== Task objective ==
If a line in the listing below includes the word "messages", pick it out.

──────── Exercise data

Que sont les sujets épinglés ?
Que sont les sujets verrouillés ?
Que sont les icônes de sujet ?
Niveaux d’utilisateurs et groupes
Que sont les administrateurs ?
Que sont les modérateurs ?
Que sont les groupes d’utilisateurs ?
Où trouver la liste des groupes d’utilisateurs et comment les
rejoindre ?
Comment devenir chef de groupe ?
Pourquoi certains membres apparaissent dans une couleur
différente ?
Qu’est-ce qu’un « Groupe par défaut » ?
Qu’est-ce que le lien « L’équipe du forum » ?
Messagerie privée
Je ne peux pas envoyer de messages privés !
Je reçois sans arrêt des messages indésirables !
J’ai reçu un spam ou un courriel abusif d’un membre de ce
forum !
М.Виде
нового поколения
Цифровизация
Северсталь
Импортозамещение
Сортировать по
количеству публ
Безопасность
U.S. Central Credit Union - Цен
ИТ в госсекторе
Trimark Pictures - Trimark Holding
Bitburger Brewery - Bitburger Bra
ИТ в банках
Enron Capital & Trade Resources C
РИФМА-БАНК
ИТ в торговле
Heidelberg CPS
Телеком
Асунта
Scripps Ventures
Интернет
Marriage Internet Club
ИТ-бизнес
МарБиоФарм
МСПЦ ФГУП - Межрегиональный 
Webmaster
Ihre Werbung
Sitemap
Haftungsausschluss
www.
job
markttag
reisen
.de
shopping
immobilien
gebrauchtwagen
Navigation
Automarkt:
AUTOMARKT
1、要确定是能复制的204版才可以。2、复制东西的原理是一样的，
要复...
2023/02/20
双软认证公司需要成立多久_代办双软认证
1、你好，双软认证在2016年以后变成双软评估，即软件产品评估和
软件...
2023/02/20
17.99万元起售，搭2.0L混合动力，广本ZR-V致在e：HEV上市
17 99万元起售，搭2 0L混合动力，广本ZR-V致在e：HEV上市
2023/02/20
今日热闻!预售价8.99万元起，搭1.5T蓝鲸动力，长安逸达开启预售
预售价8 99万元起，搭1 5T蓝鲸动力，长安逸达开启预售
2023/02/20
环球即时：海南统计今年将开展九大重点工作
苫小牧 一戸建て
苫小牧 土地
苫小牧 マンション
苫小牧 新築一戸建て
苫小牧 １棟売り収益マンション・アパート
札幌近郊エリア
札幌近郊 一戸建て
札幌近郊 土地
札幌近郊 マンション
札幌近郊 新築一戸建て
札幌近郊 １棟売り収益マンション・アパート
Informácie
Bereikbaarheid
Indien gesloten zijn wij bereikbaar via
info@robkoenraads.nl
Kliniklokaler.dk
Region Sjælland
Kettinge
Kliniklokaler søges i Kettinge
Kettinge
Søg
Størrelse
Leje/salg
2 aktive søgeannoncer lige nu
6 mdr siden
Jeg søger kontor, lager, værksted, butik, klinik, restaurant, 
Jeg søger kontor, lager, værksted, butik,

────────────────
──────── Exercise data

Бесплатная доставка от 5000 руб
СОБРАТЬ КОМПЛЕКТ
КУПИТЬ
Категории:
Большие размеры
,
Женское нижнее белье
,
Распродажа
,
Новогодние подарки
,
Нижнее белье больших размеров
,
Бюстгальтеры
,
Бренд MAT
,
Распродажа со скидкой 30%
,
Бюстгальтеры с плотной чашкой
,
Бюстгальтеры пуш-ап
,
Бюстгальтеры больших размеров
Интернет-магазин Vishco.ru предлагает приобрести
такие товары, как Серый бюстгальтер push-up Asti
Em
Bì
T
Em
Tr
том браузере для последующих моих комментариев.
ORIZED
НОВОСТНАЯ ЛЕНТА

────────────────

== Solved exercise ==
Je ne peux pas envoyer de messages privés !
Je reçois sans arrêt des messages indésirables !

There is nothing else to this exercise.